▶ _Work order_
Report each line below that carries the word "tareas".

Saved data entries:
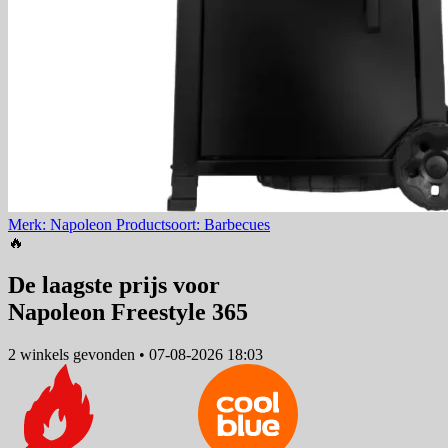
Merk: Napoleon
Productsoort: Barbecues
🔥
De laagste prijs voor
Napoleon Freestyle 365
2 winkels
gevonden
•
07-08-2026 18:03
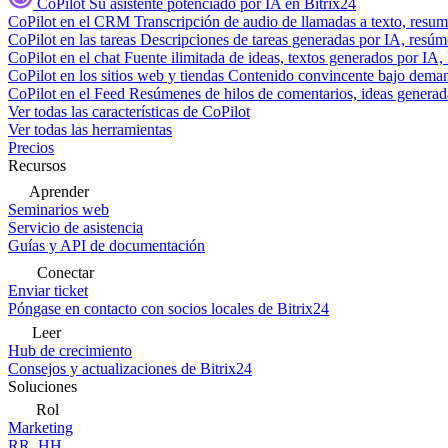
CoPilot
Su asistente potenciado por IA en Bitrix24
CoPilot en el CRM
Transcripción de audio de llamadas a texto, resu
CoPilot en las tareas
Descripciones de tareas generadas por IA, resúmen
CoPilot en el chat
Fuente ilimitada de ideas, textos generados por IA, 
CoPilot en los sitios web y tiendas
Contenido convincente bajo demand
CoPilot en el Feed
Resúmenes de hilos de comentarios, ideas generadas
Ver todas las características de CoPilot
Ver todas las herramientas
Precios
Recursos
Aprender
Seminarios web
Servicio de asistencia
Guías y API de documentación
Conectar
Enviar ticket
Póngase en contacto con socios locales de Bitrix24
Leer
Hub de crecimiento
Consejos y actualizaciones de Bitrix24
Soluciones
Rol
Marketing
RR. HH.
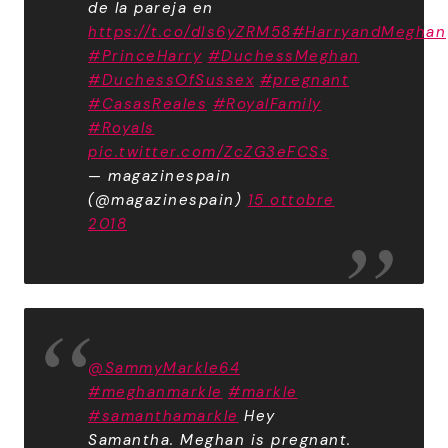
de la pareja en
https://t.co/dIs6yZRM58
#HarryandMeghan
#PrinceHarry
#DuchessMeghan
#DuchessOfSussex
#pregnant
#CasasReales
#RoyalFamily
#Royals
pic.twitter.com/ZcZG3eFCSs
— magazinespain
(@magazinespain)
15 ottobre
2018
@SammyMarkle64
#meghanmarkle
#markle
#samanthamarkle
Hey
Samantha. Meghan is pregnant.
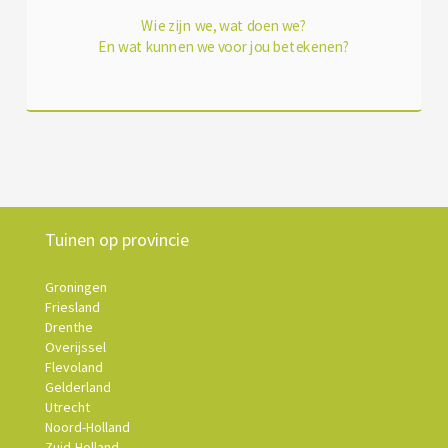
Wie zijn we, wat doen we?
En wat kunnen we voor jou betekenen?
Tuinen op provincie
Groningen
Friesland
Drenthe
Overijssel
Flevoland
Gelderland
Utrecht
Noord-Holland
Zuid-Holland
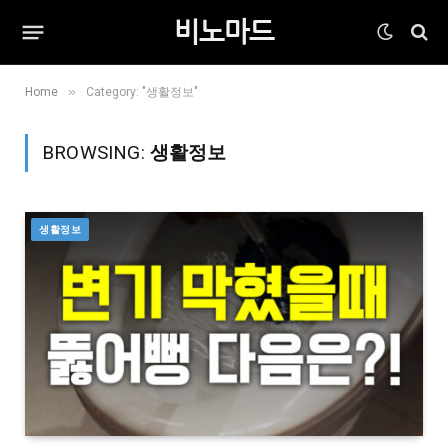
비노마드
»
Home
Category: "생활정보"
BROWSING:
생활정보
생활정보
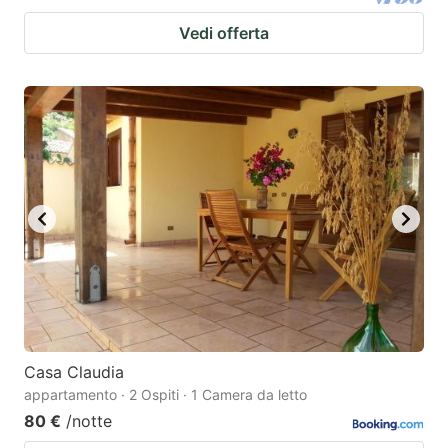
Vedi offerta
Casa Claudia
appartamento · 2 Ospiti · 1 Camera da letto
80 €
/notte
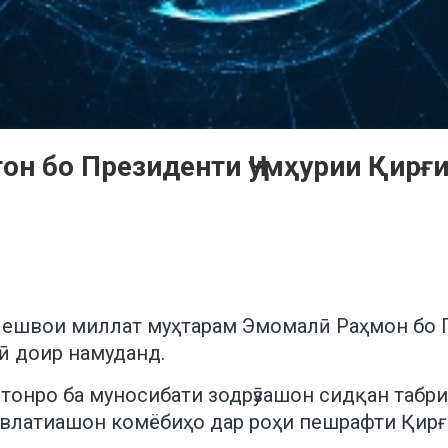
он бо Президенти Ҷумҳурии Қирғ
 Пешвои миллат муҳтарам Эмомалӣ Раҳмон бо 
ӣ доир намуданд.
онро ба муносибати зодрӯзашон сидқан табрик 
влатиашон комёбиҳо дар роҳи пешрафти Қирғи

▶ _Task answer_
CoPilot en las tareas
Descripciones de tareas generadas por IA, resúmen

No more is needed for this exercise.